MADRID – For the first time since 2008 and the collapse of the real estate bubble, the Euribor is above 3.625%. That pushes people with a variable mortgage or who want to take out a mortgage even further into a corner.
The Euribor ended January at 3.33% and this Wednesday, February 22, exceeded 3.6% to 3.625%, the highest since December 2008. As a result, the provisional monthly average for this month remains at 3.5%. People with a mortgage will therefore have another increase in their monthly amount if they have to review it at the end of the month. Anyone who is assessed just this month before taking out a mortgage will also experience the consequences of the rise in this interest rate at which a large number of European banks provide each other with loans in euros.
For example, anyone who subscribes to a variable amount of €180,000 over 25 years, with a differential of Euribor +1%, goes from paying a fee of approximately €650 to approximately €1,000. That is, they pay an increase of about €350 per month.
Moreover, the prognosis is not rosy. Experts from Stichting Spaarbanken (Funcas) predict to CincoDías that the Euribor will continue to rise in the coming months and will remain at this level (3.51%) until the end of the year.
A little more optimistic for those who have bought a house is CaixaBank Research.

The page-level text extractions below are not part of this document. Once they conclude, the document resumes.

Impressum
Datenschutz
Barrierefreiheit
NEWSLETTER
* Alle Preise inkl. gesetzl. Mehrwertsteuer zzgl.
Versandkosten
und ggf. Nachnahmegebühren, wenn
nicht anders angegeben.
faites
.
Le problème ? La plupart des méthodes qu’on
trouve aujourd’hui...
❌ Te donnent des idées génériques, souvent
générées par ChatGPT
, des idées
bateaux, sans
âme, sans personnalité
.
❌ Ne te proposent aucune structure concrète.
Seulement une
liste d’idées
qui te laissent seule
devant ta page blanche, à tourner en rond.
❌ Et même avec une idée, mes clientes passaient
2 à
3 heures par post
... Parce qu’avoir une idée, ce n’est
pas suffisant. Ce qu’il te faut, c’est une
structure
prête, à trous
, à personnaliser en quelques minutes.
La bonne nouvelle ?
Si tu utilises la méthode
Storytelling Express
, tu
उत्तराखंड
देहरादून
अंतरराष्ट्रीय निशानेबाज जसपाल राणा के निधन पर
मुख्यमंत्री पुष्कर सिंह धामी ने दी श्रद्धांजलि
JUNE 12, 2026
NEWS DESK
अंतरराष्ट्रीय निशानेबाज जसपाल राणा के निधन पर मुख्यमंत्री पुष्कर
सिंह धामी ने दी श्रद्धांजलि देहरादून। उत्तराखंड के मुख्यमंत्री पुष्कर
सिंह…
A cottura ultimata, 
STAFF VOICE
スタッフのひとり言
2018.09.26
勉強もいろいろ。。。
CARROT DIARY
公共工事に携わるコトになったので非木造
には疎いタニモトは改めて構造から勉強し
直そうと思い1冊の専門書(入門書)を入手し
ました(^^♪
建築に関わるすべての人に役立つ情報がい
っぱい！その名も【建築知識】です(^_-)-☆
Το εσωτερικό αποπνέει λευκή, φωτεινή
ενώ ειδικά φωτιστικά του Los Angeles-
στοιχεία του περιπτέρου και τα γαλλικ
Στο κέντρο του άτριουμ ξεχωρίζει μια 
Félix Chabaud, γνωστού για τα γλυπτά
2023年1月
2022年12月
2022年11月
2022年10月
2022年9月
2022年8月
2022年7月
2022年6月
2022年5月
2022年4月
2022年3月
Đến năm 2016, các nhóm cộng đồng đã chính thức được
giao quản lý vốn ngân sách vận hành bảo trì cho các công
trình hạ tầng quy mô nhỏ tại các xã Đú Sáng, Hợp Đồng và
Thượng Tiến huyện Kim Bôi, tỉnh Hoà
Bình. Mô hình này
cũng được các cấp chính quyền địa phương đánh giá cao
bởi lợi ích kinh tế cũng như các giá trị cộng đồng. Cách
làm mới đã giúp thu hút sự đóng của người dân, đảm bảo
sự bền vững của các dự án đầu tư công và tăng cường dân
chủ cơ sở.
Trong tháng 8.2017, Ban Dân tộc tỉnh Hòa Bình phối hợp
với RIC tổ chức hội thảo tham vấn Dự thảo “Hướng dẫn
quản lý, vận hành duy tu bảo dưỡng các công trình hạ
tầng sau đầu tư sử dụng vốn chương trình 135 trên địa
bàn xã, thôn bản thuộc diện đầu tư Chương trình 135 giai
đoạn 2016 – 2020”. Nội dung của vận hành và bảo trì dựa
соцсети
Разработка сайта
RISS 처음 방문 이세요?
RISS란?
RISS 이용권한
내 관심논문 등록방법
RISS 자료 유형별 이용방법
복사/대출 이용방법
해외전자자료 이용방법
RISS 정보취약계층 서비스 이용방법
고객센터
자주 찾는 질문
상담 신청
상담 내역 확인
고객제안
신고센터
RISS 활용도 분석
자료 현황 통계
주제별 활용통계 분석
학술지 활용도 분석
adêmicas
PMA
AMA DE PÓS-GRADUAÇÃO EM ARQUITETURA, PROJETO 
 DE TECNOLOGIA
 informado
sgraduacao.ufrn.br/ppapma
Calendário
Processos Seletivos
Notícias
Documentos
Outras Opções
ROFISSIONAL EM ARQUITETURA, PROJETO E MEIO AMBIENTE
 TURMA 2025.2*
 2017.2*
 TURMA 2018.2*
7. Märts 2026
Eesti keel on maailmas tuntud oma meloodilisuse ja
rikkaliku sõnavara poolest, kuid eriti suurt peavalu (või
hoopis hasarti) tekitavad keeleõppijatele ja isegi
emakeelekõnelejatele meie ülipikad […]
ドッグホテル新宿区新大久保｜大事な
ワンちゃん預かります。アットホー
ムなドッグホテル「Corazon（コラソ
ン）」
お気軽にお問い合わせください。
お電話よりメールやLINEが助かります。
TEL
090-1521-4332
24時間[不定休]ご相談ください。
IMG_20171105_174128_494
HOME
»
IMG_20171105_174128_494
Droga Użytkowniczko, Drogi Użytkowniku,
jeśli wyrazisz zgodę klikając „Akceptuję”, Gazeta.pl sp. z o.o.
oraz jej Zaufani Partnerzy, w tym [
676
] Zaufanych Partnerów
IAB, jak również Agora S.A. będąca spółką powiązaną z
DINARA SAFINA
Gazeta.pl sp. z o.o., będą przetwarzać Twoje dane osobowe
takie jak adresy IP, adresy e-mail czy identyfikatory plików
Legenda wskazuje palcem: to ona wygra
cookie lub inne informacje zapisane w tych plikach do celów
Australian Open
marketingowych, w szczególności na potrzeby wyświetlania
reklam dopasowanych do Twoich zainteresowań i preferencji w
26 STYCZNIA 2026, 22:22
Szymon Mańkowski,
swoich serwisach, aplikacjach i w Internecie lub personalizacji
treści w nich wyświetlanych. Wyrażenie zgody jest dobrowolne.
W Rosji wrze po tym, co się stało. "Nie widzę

It expects the 12-month Euribor 2023 to close at 3.44% and fall to 2.56% at the next rate. These forecasts could even be revised upwards. The reason? Several members of the European Central Bank (ECB) have indicated that interest rate hikes will not stop until inflation has stabilised.
Economic activity will remain “weak”.
President Christine Lagarde warned the European Parliament a week ago that economic activity will remain “weak”. It also confirmed that it will raise interest rates another half point at the March meeting to contain inflation.
A further rise in Euribor is imminent
Fabio Panetta, a member of the ECB’s Executive Committee, warned that the measures are taken by various governments to help the population against inflation further increase the risk of a further rise in the Euribor. In his view, the monetary authority should do everything possible to contain the inflationary period, both in terms of intensity and duration. If fiscal measures are subsequently taken that cause more inflation or prolong this crisis, the ECB will pursue an even more intense contraction policy.
Interest rates have been rising since July last year
Following the change in the ECB’s roadmap to combat inflation, the Euribor has risen sharply in recent months. Prices in Europe also shot up partly after the outbreak of the Russian invasion of Ukraine. Lagarde decided to counter this by raising interest rates from 0 to 0.5% in July. They were then increased from 0.5% to 1.25% and from 1.25% to 2%. Finally, another increase in the cash price followed by 3%.